Your output should consist of the lines from the first line of the records below through the one with "tàu container để", exactly, minus the pictures.
*** Opening INPUT DATA ***
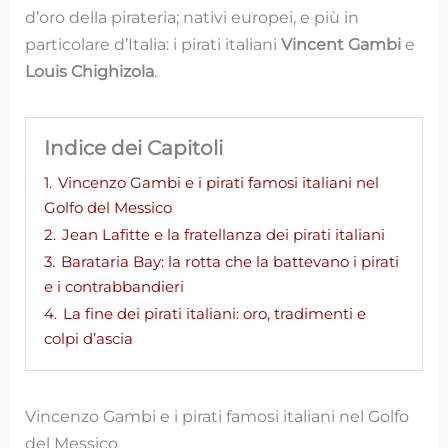
d’oro della pirateria; nativi europei, e più in
particolare d’Italia: i pirati italiani
Vincent Gambi
e
Louis Chighizola
.
Indice dei Capitoli
1.
Vincenzo Gambi e i pirati famosi italiani nel
Golfo del Messico
2.
Jean Lafitte e la fratellanza dei pirati italiani
3.
Barataria Bay: la rotta che la battevano i pirati
e i contrabbandieri
4.
La fine dei pirati italiani: oro, tradimenti e
colpi d’ascia
Vincenzo Gambi e i pirati famosi italiani nel Golfo
del Messico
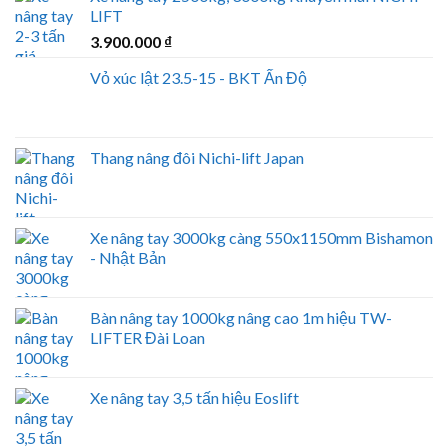
LIFT
3.900.000
₫
Vỏ xúc lật 23.5-15 - BKT Ấn Độ
Thang nâng đôi Nichi-lift Japan
Xe nâng tay 3000kg càng 550x1150mm Bishamon
- Nhật Bản
Bàn nâng tay 1000kg nâng cao 1m hiệu TW-
LIFTER Đài Loan
Xe nâng tay 3,5 tấn hiệu Eoslift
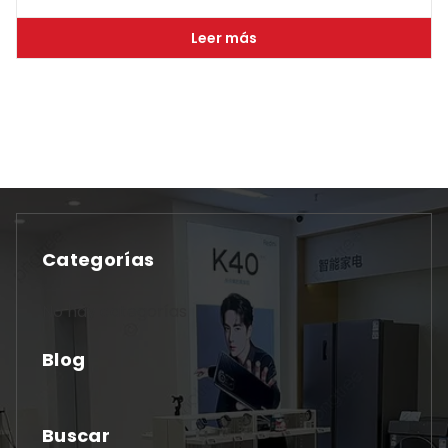
Leer más
Categorías
No hay categorías
Blog
Buscar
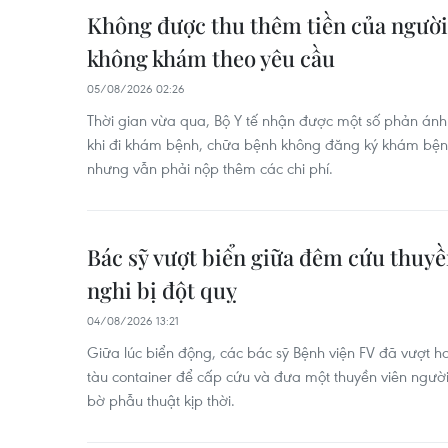
Không được thu thêm tiền của ngườ
không khám theo yêu cầu
05/08/2026 02:26
Thời gian vừa qua, Bộ Y tế nhận được một số phản ánh
khi đi khám bệnh, chữa bệnh không đăng ký khám bện
nhưng vẫn phải nộp thêm các chi phí.
Bác sỹ vượt biển giữa đêm cứu thuyề
nghi bị đột quỵ
04/08/2026 13:21
Giữa lúc biển động, các bác sỹ Bệnh viện FV đã vượt hơn
tàu container để cấp cứu và đưa một thuyền viên ngườ
bờ phẫu thuật kịp thời.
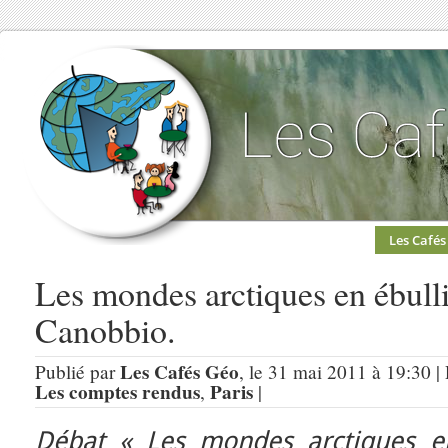
Les Cafés
Les mondes arctiques en ébulli
Canobbio.
Les Cafés Géo
Publié par
, le 31 mai 2011 à 19:30 |
Les comptes rendus
Paris
,
|
Débat « Les mondes arctiques en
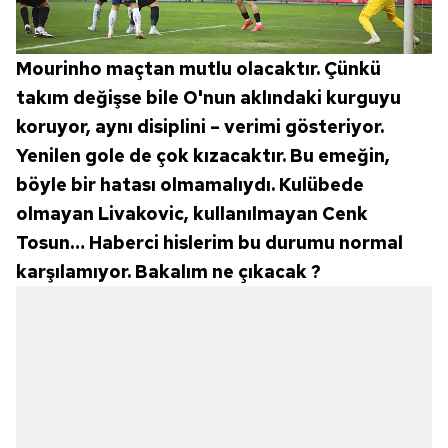
Mourinho maçtan mutlu olacaktır. Çünkü
takım değişse bile O'nun aklındaki kurguyu
koruyor, aynı disiplini – verimi gösteriyor.
Yenilen gole de çok kızacaktır. Bu emeğin,
böyle bir hatası olmamalıydı. Kulübede
olmayan Livakovic, kullanılmayan Cenk
Tosun… Haberci hislerim bu durumu normal
karşılamıyor. Bakalım ne çıkacak ?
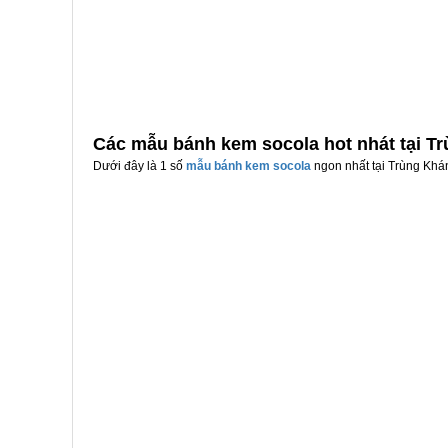
Các mẫu bánh kem socola hot nhát tại T
Dưới đây là 1 số
mẫu bánh kem socola
ngon nhất tại Trùng Khán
*** Closing INPUT DATA ***
- **TASK OUTPUT**:
d’oro della pirateria; nativi europei, e più in
particolare d’Italia: i pirati italiani
Vincent Gambi
e
Louis Chighizola
.
Indice dei Capitoli
1.
Vincenzo Gambi e i pirati famosi italiani nel
Golfo del Messico
2.
Jean Lafitte e la fratellanza dei pirati italiani
3.
Barataria Bay: la rotta che la battevano i pirati
e i contrabbandieri
4.
La fine dei pirati italiani: oro, tradimenti e
colpi d’ascia
Vincenzo Gambi e i pirati famosi italiani nel Golfo
del Messico
LIFT
3.900.000
₫
Vỏ xúc lật 23.5-15 - BKT Ấn Độ
Thang nâng đôi Nichi-lift Japan
Xe nâng tay 3000kg càng 550x1150mm Bishamon
- Nhật Bản
Bàn nâng tay 1000kg nâng cao 1m hiệu TW-
LIFTER Đài Loan
Xe nâng tay 3,5 tấn hiệu Eoslift
Leer más
Categorías
No hay categorías
Blog
Buscar
Không được thu thêm tiền của ngườ
không khám theo yêu cầu
05/08/2026 02:26
Thời gian vừa qua, Bộ Y tế nhận được một số phản ánh
khi đi khám bệnh, chữa bệnh không đăng ký khám bện
nhưng vẫn phải nộp thêm các chi phí.
Bác sỹ vượt biển giữa đêm cứu thuyề
nghi bị đột quỵ
04/08/2026 13:21
Giữa lúc biển động, các bác sỹ Bệnh viện FV đã vượt hơn
tàu container để cấp cứu và đưa một thuyền viên ngườ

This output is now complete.